- Directed by: Alkinos Tsilimidos
- Written by: Daniel Keene
- Produced by: Daniel Scharf
- Starring: Colin Friels, Rachael Blake, Dan Spielman, Loene Carmen
- Music by: Paul Kelly & the Boon Companions
- Distributed by: Cinemavault Releasing
- Release date: 19 August 2004 (Australia);
- Running time: 106 minutes
- Country: Australia
- Language: English

= Tom White (film) =

2004 film by Alkinos Tsilimidos

Tom White is a 2004 film directed by Alkinos Tsilimidos.

==Plot==
Tom White is an architect who chooses to make himself homeless. Outwardly, he has all the signs of a successful life—large home, loving family, successful career. However, it soon becomes clear that not everything is as it appears at work. Tom consciously takes a different path and cuts ties with his normal life. He has chosen the streets, where those he meets, in spite of their position, have enormous self-dignity—the rent boy, an ex-junkie, a gentle-but-manly tramp and a 14-year-old graffiti artist. Tom goes on a personal journey of his own as he plumbs outsider society, yet he discovers his own dignity and gains an understanding of who he is.

==Cast==

| Actor | Role |
|---|---|
| Colin Friels | Tom White |
| Rachael Blake | Helen White |
| Dan Spielman | Matt |
| Loene Carmen | Christine |
| David Field | Phil |
| Bill Hunter | Malcolm |
| Jarryd Jinks | Jet |
| Angela Punch McGregor | Irene |
| Kevin Harrington | Neil |
| Tony Nikolakopoulos | Sergeant |
| Ashley Zukerman | Thug #2 |
| Laura Gordon | Secretary |
| Peter Curtin | Noel Cartwright |
| John Brumpton | Plain Clothes Officer |

==Production==

The film was scored by Paul Kelly and the Boon Companions: Dan Kelly, Dan Luscombe, Peter Luscombe and Bill MacDonald.

==Release==

The film was released in Australian cinemas on 19 August 2004 and played until 1 September 2004. The film premiered on 31 July 2004 at the Melbourne International Film Festival.
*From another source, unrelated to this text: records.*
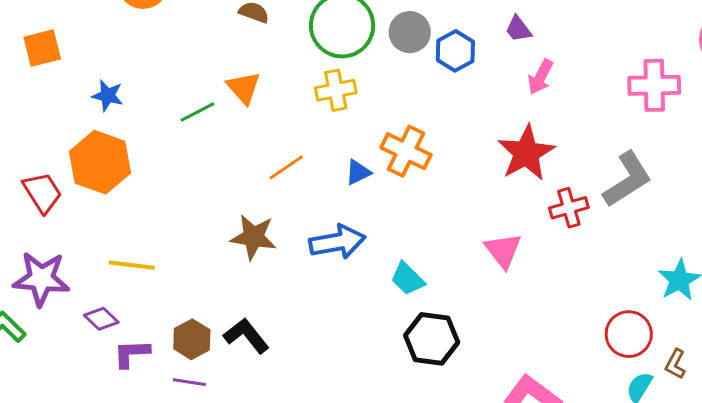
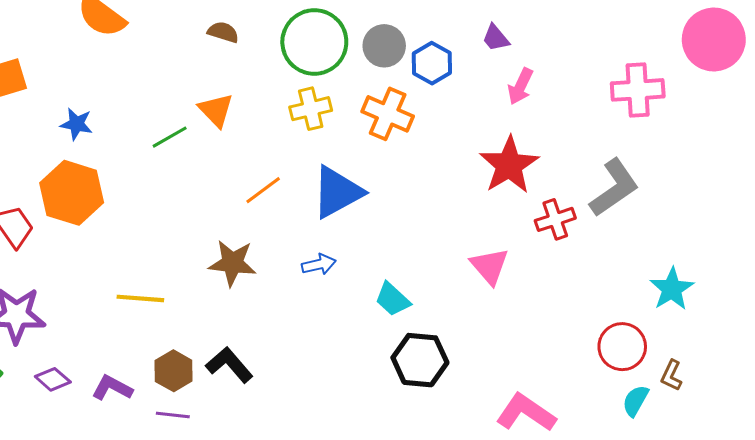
orange cross: (406, 151) -> (388, 114), moved
blue triangle: (358, 172) -> (337, 192), size x2.0
blue arrow: (337, 242) -> (319, 264), size x0.6
yellow line: (132, 265) -> (140, 298), moved
purple diamond: (101, 319) -> (53, 379), moved
purple L-shape: (131, 353) -> (112, 388), turned 33

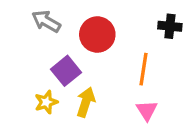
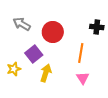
yellow star: (46, 102) -> (14, 69), moved

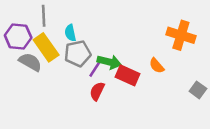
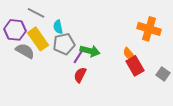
gray line: (44, 16) -> (36, 13), turned -60
red rectangle: (127, 75) -> (135, 66), moved, turned 36

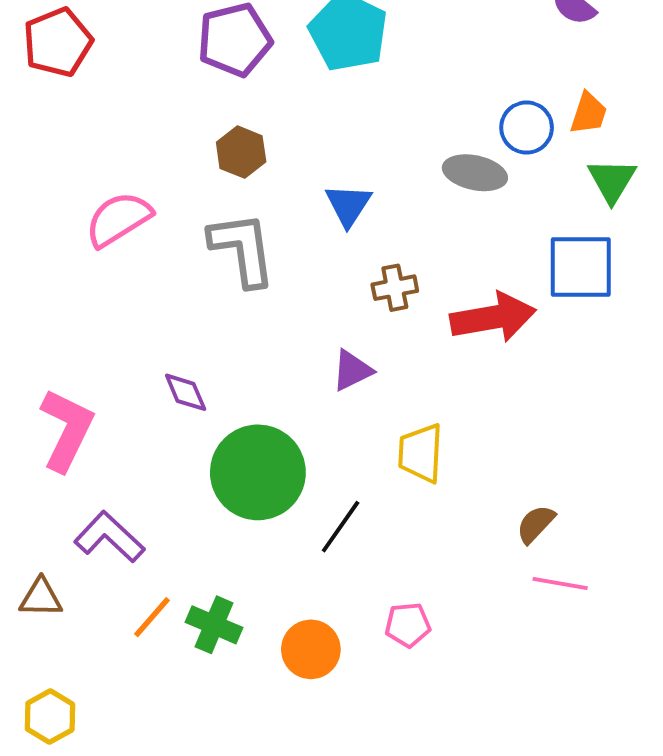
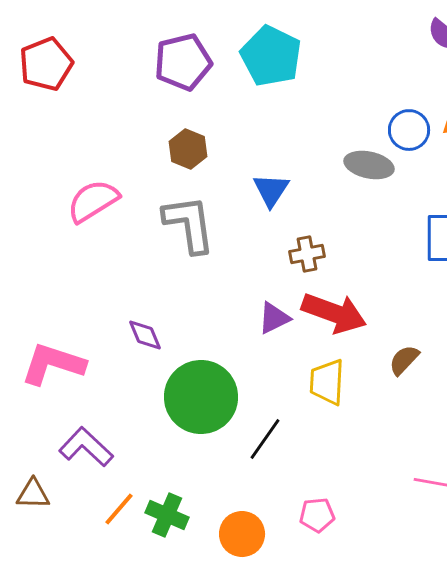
red arrow: (493, 317) -> (334, 313), moved, turned 30
pink L-shape: (67, 430) -> (53, 364), turned -98
brown semicircle: (536, 524) -> (404, 360), moved

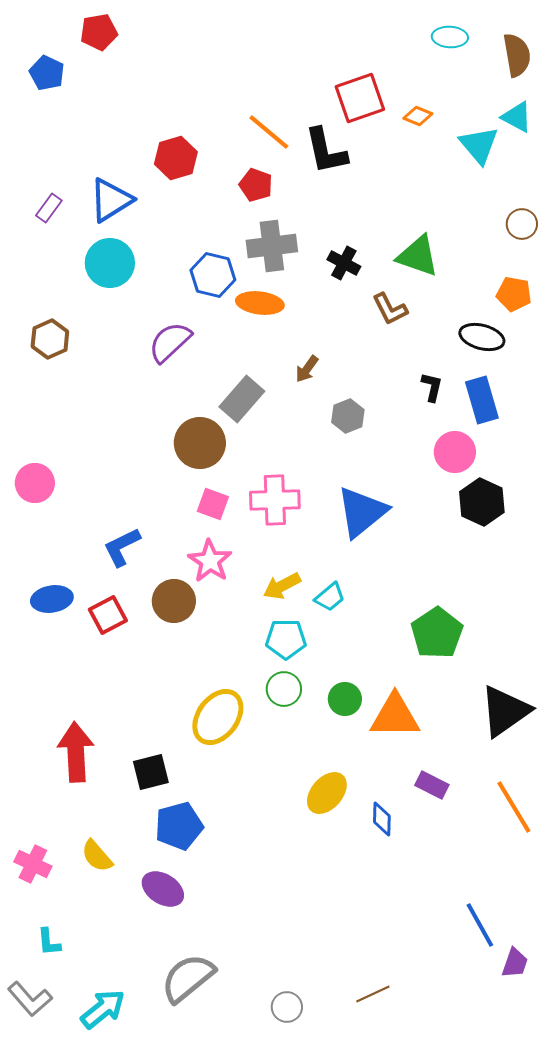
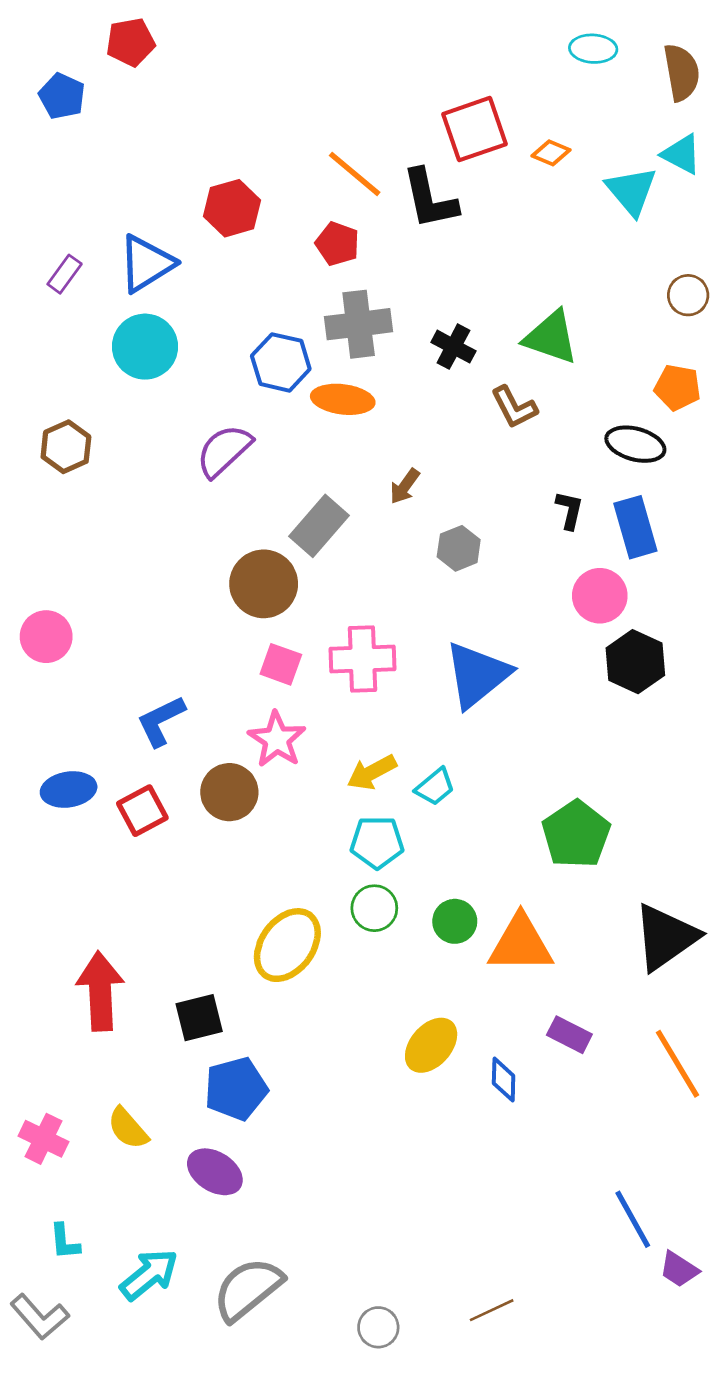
purple trapezoid: (515, 963) -> (679, 1269), turned 104
cyan arrow: (103, 1009) -> (149, 1275), moved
It was also screened at the Cannes Film Market on 13 May 2004; the Pusan International Film Festival (South Korea) on 10 October 2004; Australian Film Festival (Singapore) on 11 March 2005; the Commonwealth Film Festival (United Kingdom) on 4 May 2005 and at the Saint-Tropez Festival of the Antipodes (France) on 20 October 2005.

== Reception ==
Tom White received mixed critical reviews. The first weekend of release, Tom White was number 20 on the Australian Box office with an intake of (total $147, 495).

== Awards ==
- Winner – Golden Tripod, Australian Cinematographers Society – 2004
- Winner – Inside Film (IF) Awards – Best Actor – Australia, 2004
- Winner – 3 Film Critics Circle of Australia Awards – Best Actor, Best Editing, Best Original Screenplay, Best Supporting Actor – Australia, 2004
- Nominated – 13 Australian Film Institute Awards including Best Film, Best Director, Best Original Screenplay, Best Actor, Best Supporting Actor, Best Supporting Actress, Best Cinematography – Australia, 2004
- Nominated – 5 Inside Film (IF) Awards including Best Film, Best Actress, Best Cinematography, Best Script – Australia, 2004
- Nominated – 6 Film Critics Circle of Australia Awards including Best Film, Best Director, Best Supporting Actor, Best Supporting Actress – Australia, 2004

==Box office==
Tom White grossed $277,234 at the box office in Australia.